[Dataset entries]
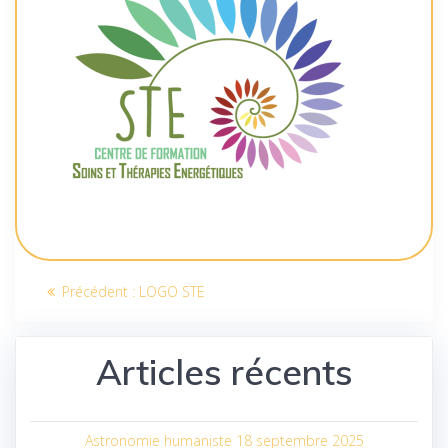
Navigation
Article
Précédent :
LOGO STE
de
précédent
:
l’article
Articles récents
Astronomie humaniste 18 septembre 2025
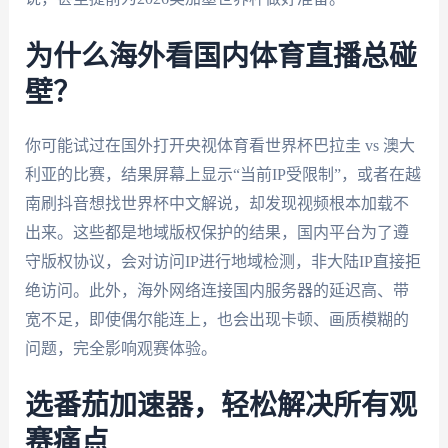
为什么海外看国内体育直播总碰
壁？
你可能试过在国外打开央视体育看世界杯巴拉圭 vs 澳大
利亚的比赛，结果屏幕上显示“当前IP受限制”，或者在越
南刷抖音想找世界杯中文解说，却发现视频根本加载不
出来。这些都是地域版权保护的结果，国内平台为了遵
守版权协议，会对访问IP进行地域检测，非大陆IP直接拒
绝访问。此外，海外网络连接国内服务器的延迟高、带
宽不足，即使偶尔能连上，也会出现卡顿、画质模糊的
问题，完全影响观赛体验。
选番茄加速器，轻松解决所有观
赛痛点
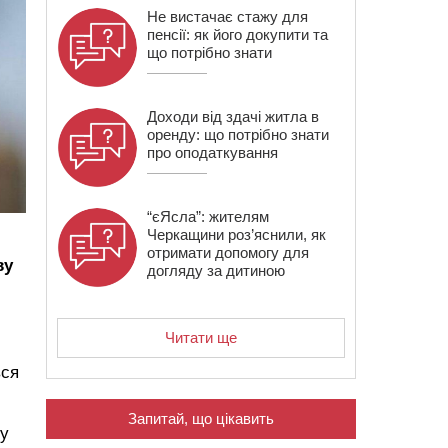
Не вистачає стажу для
пенсії: як його докупити та
що потрібно знати
Доходи від здачі житла в
оренду: що потрібно знати
про оподаткування
“єЯсла”: жителям
Черкащини роз’яснили, як
отримати допомогу для
ву
догляду за дитиною
Читати ще
вся
Запитай, що цікавить
 у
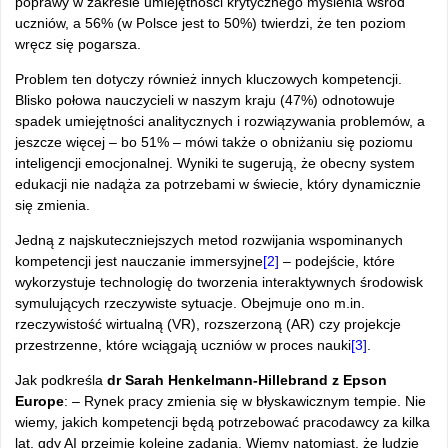
poprawy w zakresie umiejętności krytycznego myślenia wśród
uczniów, a 56% (w Polsce jest to 50%) twierdzi, że ten poziom
wręcz się pogarsza.
Problem ten dotyczy również innych kluczowych kompetencji.
Blisko połowa nauczycieli w naszym kraju (47%) odnotowuje
spadek umiejętności analitycznych i rozwiązywania problemów, a
jeszcze więcej – bo 51% – mówi także o obniżaniu się poziomu
inteligencji emocjonalnej. Wyniki te sugerują, że obecny system
edukacji nie nadąża za potrzebami w świecie, który dynamicznie
się zmienia.
Jedną z najskuteczniejszych metod rozwijania wspominanych
kompetencji jest nauczanie immersyjne
[2]
– podejście, które
wykorzystuje technologię do tworzenia interaktywnych środowisk
symulujących rzeczywiste sytuacje. Obejmuje ono m.in.
rzeczywistość wirtualną (VR), rozszerzoną (AR) czy projekcje
przestrzenne, które wciągają uczniów w proces nauki
[3]
.
Jak podkreśla
dr Sarah Henkelmann-Hillebrand z Epson
Europe
: – Rynek pracy zmienia się w błyskawicznym tempie. Nie
wiemy, jakich kompetencji będą potrzebować pracodawcy za kilka
lat, gdy AI przejmie kolejne zadania. Wiemy natomiast, że ludzie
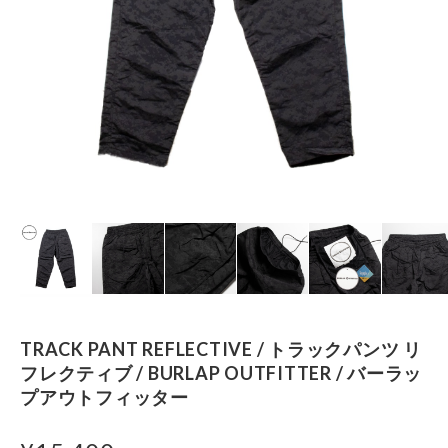
TRACK PANT REFLECTIVE / トラックパンツ リ
フレクティブ / BURLAP OUTFITTER / バーラッ
プアウトフィッター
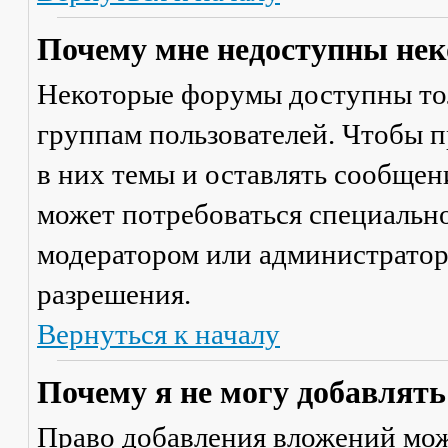
Почему мне недоступны не
Некоторые форумы доступны то
группам пользователей. Чтобы п
в них темы и оставлять сообщен
может потребоваться специально
модератором или администратор
разрешения.
Вернуться к началу
Почему я не могу добавлят
Право добавления вложений мож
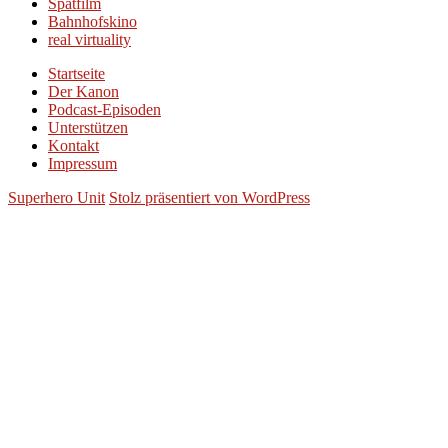
Spätfilm
Bahnhofskino
real virtuality
Startseite
Der Kanon
Podcast-Episoden
Unterstützen
Kontakt
Impressum
Superhero Unit
Stolz präsentiert von WordPress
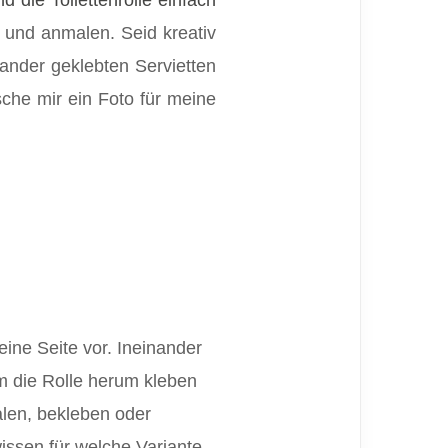
 die Toilettenrolle einfach
 und anmalen. Seid kreativ
ander geklebten Servietten
sche mir ein Foto für meine
eine Seite vor. Ineinander
um die Rolle herum kleben
alen, bekleben oder
issen für welche Variante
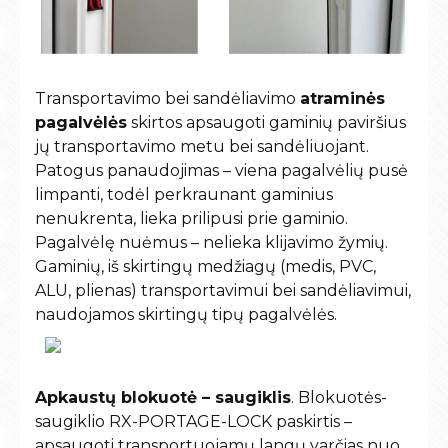
Transportavimo bei sandėliavimo
atraminės
pagalvėlės
skirtos apsaugoti gaminių paviršius
jų transportavimo metu bei sandėliuojant.
Patogus panaudojimas – viena pagalvėlių pusė
limpanti, todėl perkraunant gaminius
nenukrenta, lieka prilipusi prie gaminio.
Pagalvėlę nuėmus – nelieka klijavimo žymių.
Gaminių, iš skirtingų medžiagų (medis, PVC,
ALU, plienas) transportavimui bei sandėliavimui,
naudojamos skirtingų tipų pagalvėlės.
Apkaustų blokuotė – saugiklis
. Blokuotės-
saugiklio RX-PORTAGE-LOCK paskirtis –
apsaugoti transportuojamų langų varčias nuo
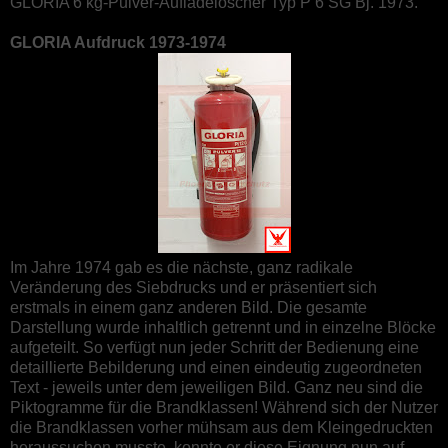
GLORIA 6 kg-Pulver-Aufladelöscher Typ P 6 SG Bj. 1973.
GLORIA Aufdruck 1973-1974
Im Jahre 1974 gab es die nächste, ganz radikale
Veränderung des Siebdrucks und er präsentiert sich
erstmals in einem ganz anderen Bild. Die gesamte
Darstellung wurde inhaltlich getrennt und in einzelne Blöcke
aufgeteilt. So verfügt nun jeder Schritt der Bedienung eine
detaillierte Bebilderung und einen eindeutig zugeordneten
Text - jeweils unter dem jeweiligen Bild. Ganz neu sind die
Piktogramme für die Brandklassen! Während sich der Nutzer
die Brandklassen vorher mühsam aus dem Kleingedruckten
heraussuchen musste, konnte er diese Eignung nun auf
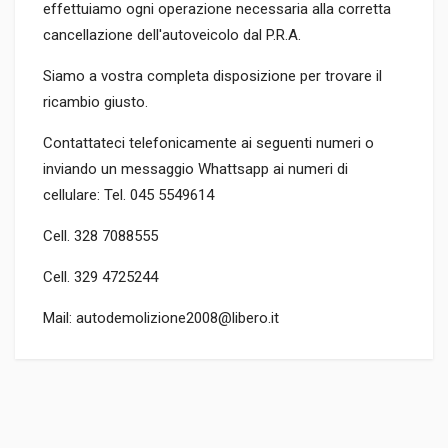
effettuiamo ogni operazione necessaria alla corretta
cancellazione dell'autoveicolo dal P.R.A.
Siamo a vostra completa disposizione per trovare il
ricambio giusto.
Contattateci telefonicamente ai seguenti numeri o
inviando un messaggio Whattsapp ai numeri di
cellulare: Tel. 045 5549614
Cell. 328 7088555
Cell. 329 4725244
Mail: autodemolizione2008@libero.it
CODICE RICAMBIO
Tipo motore B12S1
TIPO DEL PRODOTTO
AUTO DEMOLITE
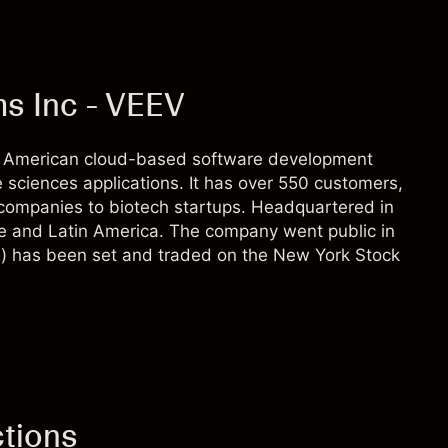
s Inc - VEEV
g American cloud-based software development
e sciences applications. It has over 550 customers,
 companies to biotech startups. Headquartered in
pe and Latin America. The company went public in
) has been set and traded on the New York Stock
ctions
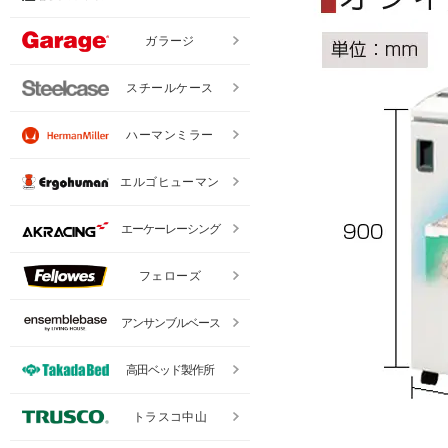
ガラージ
スチールケース
ハーマンミラー
エルゴヒューマン
エーケーレーシング
フェローズ
アンサンブルベース
高田ベッド製作所
トラスコ中山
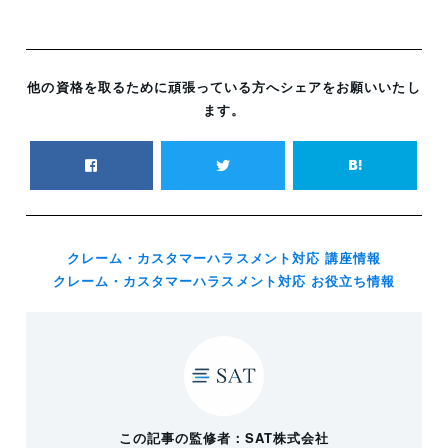
他の資格を取るために頑張っている方へシェアをお願いいたし
ます。
クレーム・カスタマーハラスメント対応 講座情報
クレーム・カスタマーハラスメント対応 お役立ち情報
この記事の監修者：SAT株式会社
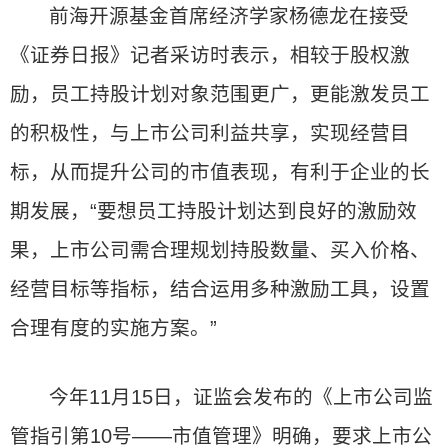
前海开源基金首席经济学家杨德龙在接受
《证券日报》记者采访时表示，相较于股权激
励，员工持股计划对象范围更广，更能激发员工
的积极性，与上市公司利益共享，实现经营目
标，从而提升公司的市值表现，有利于企业的长
期发展，“要想员工持股计划达到良好的激励效
果，上市公司需合理规划持股数量、买入价格、
经营目标等指标，结合运用多种激励工具，设置
合理有度的实施方案。”
今年11月15日，证监会发布的《上市公司监
管指引第10号——市值管理》明确，要求上市公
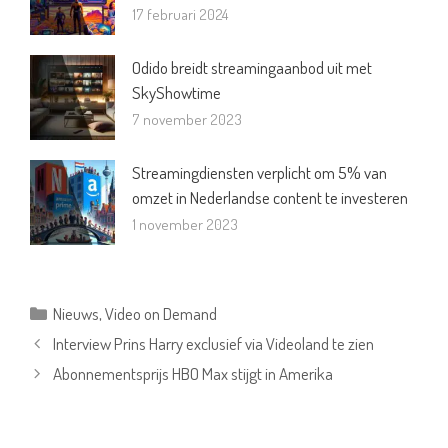
17 februari 2024
Odido breidt streamingaanbod uit met
SkyShowtime
7 november 2023
Streamingdiensten verplicht om 5% van
omzet in Nederlandse content te investeren
1 november 2023
Categorieën
Nieuws
,
Video on Demand
Interview Prins Harry exclusief via Videoland te zien
Abonnementsprijs HBO Max stijgt in Amerika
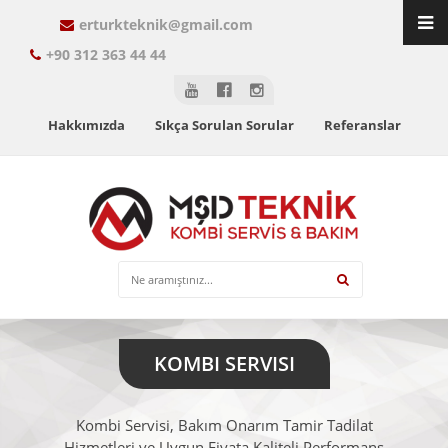
erturkteknik@gmail.com
+90 312 363 44 44
Hakkımızda
Sıkça Sorulan Sorular
Referanslar
KOMBI SERVISI
Kombi Servisi, Bakım Onarım Tamir Tadilat
Hizmetleri ve Uygun Fiyata Kaliteli Performans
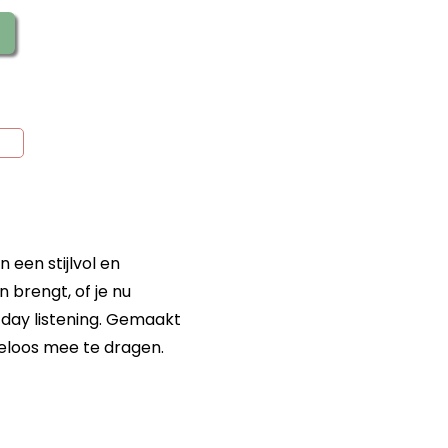
 een stijlvol en
 brengt, of je nu
l day listening. Gemaakt
teloos mee te dragen.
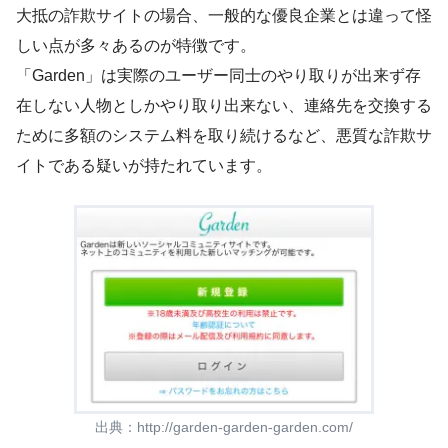
大抵の詐欺サイトの場合、一般的な優良企業とは違って怪
しい点が多々あるのが特徴です。
「Garden」は実際のユーザー同士のやり取りが出来ず存
在しない人物としかやり取り出来ない、連絡先を交換する
ために多額のシステム料を取り続けるなど、悪質な詐欺サ
イトである疑いが持たれています。
出典：
http://garden-garden-garden.com/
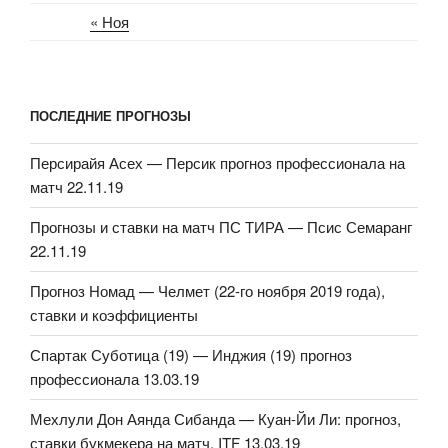
« Ноя
ПОСЛЕДНИЕ ПРОГНОЗЫ
Персирайя Асех — Персик прогноз профессионала на
матч 22.11.19
Прогнозы и ставки на матч ПС ТИРА — Псис Семаранг
22.11.19
Прогноз Номад — Челмет (22-го ноября 2019 года),
ставки и коэффициенты
Спартак Суботица (19) — Инджия (19) прогноз
профессионала 13.03.19
Мехлули Дон Аянда Сибанда — Куан-Йи Ли: прогноз,
ставки букмекера на матч. ITF 13.03.19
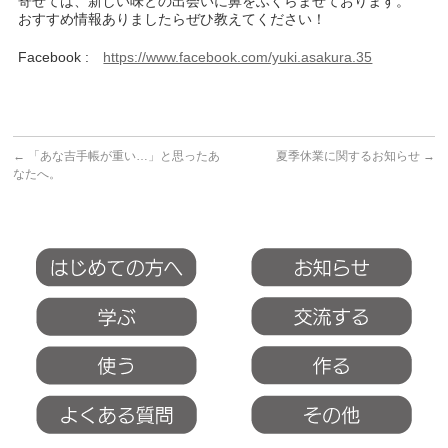
寄せては、新しい味との出会いに鼻をふくらませております。
おすすめ情報ありましたらぜひ教えてください！
Facebook :
https://www.facebook.com/yuki.asakura.35
←
「あな吉手帳が重い…」と思ったあ
夏季休業に関するお知らせ
→
なたへ。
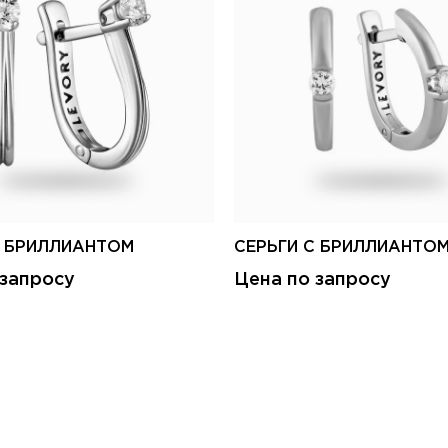
С БРИЛЛИАНТОМ
СЕРЬГИ С БРИЛЛИАНТО
 запросу
Цена по запросу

EXERCISE INSTRUCTIONS - Give again, exactly, the lines starting at the first entry above and ending at the line with "inteligencji emocjonalnej. Wyniki"; please leave pictures out.

TASK RESPONSE -
Navigation
Article
Précédent :
LOGO STE
de
précédent
:
l’article
Articles récents
Astronomie humaniste 18 septembre 2025
为什么海外看国内体育直播总碰
壁？
你可能试过在国外打开央视体育看世界杯巴拉圭 vs 澳大
利亚的比赛，结果屏幕上显示“当前IP受限制”，或者在越
南刷抖音想找世界杯中文解说，却发现视频根本加载不
出来。这些都是地域版权保护的结果，国内平台为了遵
守版权协议，会对访问IP进行地域检测，非大陆IP直接拒
绝访问。此外，海外网络连接国内服务器的延迟高、带
宽不足，即使偶尔能连上，也会出现卡顿、画质模糊的
问题，完全影响观赛体验。
选番茄加速器，轻松解决所有观
赛痛点
Не вистачає стажу для
пенсії: як його докупити та
що потрібно знати
Доходи від здачі житла в
оренду: що потрібно знати
про оподаткування
“єЯсла”: жителям
Черкащини роз’яснили, як
отримати допомогу для
ву
догляду за дитиною
Читати ще
вся
Запитай, що цікавить
 у
poprawy w zakresie umiejętności krytycznego myślenia wśród
uczniów, a 56% (w Polsce jest to 50%) twierdzi, że ten poziom
wręcz się pogarsza.
Problem ten dotyczy również innych kluczowych kompetencji.
Blisko połowa nauczycieli w naszym kraju (47%) odnotowuje
spadek umiejętności analitycznych i rozwiązywania problemów, a
jeszcze więcej – bo 51% – mówi także o obniżaniu się poziomu
inteligencji emocjonalnej. Wyniki te sugerują, że obecny system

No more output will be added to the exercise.